November 15 was chosen as the start date in this analysis since the wastewater data becomes continuous following that date.

          The following graph includes total visits to census block groups in the SJ PTA. The next graph comprises visits from devices whose origin was outside the census block group they were detected in (See Appendix C: Nonresident Visits). This analysis converts all data to 7-day moving averages and takes the percent change of these moving averages per day.

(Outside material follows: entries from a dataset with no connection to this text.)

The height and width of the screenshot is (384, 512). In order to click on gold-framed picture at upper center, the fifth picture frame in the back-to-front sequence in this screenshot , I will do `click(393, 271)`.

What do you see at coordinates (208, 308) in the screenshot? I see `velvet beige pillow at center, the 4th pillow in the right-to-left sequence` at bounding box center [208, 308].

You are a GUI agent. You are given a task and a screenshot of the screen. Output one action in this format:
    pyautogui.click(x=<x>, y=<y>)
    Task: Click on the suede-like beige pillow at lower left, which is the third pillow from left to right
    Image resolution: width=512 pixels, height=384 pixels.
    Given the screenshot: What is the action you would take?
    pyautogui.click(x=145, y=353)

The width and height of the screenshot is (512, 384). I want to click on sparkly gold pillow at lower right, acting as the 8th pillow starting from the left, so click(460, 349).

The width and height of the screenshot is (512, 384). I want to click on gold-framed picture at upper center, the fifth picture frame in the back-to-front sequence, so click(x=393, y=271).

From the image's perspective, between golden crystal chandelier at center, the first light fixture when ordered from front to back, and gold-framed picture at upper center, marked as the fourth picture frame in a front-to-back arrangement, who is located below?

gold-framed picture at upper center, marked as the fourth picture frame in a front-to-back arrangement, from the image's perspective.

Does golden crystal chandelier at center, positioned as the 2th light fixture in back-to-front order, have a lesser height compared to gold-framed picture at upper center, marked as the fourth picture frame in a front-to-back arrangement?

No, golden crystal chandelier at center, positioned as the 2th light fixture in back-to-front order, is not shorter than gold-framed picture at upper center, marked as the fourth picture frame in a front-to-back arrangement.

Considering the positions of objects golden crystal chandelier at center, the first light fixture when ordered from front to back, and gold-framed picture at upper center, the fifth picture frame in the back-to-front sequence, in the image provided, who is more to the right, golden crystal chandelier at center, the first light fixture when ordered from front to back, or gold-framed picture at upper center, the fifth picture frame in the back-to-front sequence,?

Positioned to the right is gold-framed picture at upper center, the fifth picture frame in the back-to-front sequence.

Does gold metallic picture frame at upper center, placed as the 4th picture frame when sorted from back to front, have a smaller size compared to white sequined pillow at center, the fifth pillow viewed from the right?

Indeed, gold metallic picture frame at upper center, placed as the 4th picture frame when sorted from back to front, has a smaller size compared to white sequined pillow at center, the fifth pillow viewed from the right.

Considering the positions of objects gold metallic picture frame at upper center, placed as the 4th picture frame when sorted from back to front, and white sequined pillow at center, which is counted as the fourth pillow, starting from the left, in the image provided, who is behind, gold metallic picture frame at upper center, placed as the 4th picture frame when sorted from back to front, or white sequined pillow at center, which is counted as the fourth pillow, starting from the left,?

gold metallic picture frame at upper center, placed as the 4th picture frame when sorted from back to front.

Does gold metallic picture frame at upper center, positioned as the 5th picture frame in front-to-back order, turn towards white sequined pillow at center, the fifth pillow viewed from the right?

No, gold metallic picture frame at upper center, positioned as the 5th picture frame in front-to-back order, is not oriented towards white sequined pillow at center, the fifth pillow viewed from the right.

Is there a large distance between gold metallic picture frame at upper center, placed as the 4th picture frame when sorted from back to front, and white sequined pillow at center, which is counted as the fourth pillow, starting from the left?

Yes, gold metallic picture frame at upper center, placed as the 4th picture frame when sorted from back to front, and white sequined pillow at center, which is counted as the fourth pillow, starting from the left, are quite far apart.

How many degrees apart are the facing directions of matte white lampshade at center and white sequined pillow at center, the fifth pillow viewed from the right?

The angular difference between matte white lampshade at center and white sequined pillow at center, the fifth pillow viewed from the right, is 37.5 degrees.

          The variations seen in the total visits to the SJ PTA, and the Wastewater plot are dissimilar. The nonresident visits plot is even more dissimilar than the total visits plot, suggesting that nonresident visits data from SafeGraph is not a clear indicator of COVID-19 prevalence in wastewater. However, this analysis could be refined and more specific. For example, further analyses could examine individual census block groups for trends, and/or examine other data such as percent positivity rates in COVID-19 tests per census block group.
          Another source of data this analysis investigated is the percent leaving home output derived from SafeGraph Social Distancing data. This is a set of data generated to approximate device “home” areas per census block group. From this data set, the percent of the population leaving “home” in a given census block group was calculated, and then aggregated for the SJ PTA and plotted below.

          The variation in the percent of those leaving home is magnitudes smaller than the COVID-19 in wastewater data. Detection of COVID-19 in wastewater steadily increased from the start of the analysis time frame (Nov. 15). While there are uncertainties in those values (e.g., sampling errors), the overall trend climbs upwards, while the other variables in this analysis (Neighborhood Visits, Social Distancing data) do not.

Exploration of New COVID-19 Cases in Santa Clara County and Wastewater COVID-19 Detection

          This analysis also took a look at new COVID-19 cases in Santa Clara County (SCC) to compare it to the detection of COVID-19 in wastewater for the SJ PTA. The timeframe for this analysis was extended from Nov. 15 to Feb. 7 for a 12-week analysis.

          At first glance, the difference between these graphs appears minimal. In order to understand how the COVID-19 detection in Wastewater data differs from the new COVID-19 case count, I plotted the difference between these two graphs of percent changes per day (See Appendix D, Percent Difference).

          This plot shows the difference between the percent changes for the moving averages of both wastewater and case data over 12 weeks (November 15 - February 7).
          There could be various potential explanations for the variation in percent differences, albeit these percent differences are quite small. There could be uncertainty due to changes in testing frequency during the holiday season, for example. Examining data such as COVID-19 test positivity rates & testing volume could shed insight into these variations.

Appendix

Methods:

A: Safegraph Analysis

          Functions developed by the Stanford CEE 218 teaching team normalize Safegraph device counts from an origin census block group (CBG) to full-population estimates using the ratio of the number of devices detected as residing in a CBG to population counts as per Census data (from American Communities Survey data).


B: Spatial subset of census block groups and the San Jose Plant Tributary Area

          This analysis yields the fraction of a given census block group that overlaps a portion of the SJ PTA, and extends beyond its boundaries. The visit counts for that census block group were multiplied by this fraction, to yield an approximate visit count number for the SJ PTA rather than the whole census block group that extends beyond it.


C: Nonresident Visits

          The functions used to calculate visits data also calculate visits of devices whose origin census block group differs from their destination census block group.


D: Percent Difference

          This column was calculated as follows (in dataframe sj_pta_all_var_perc_change): COVID-19 Detection in Wastewater, 7-day moving average (% change per day) - New COVID-19 Cases in SCC (% change per day).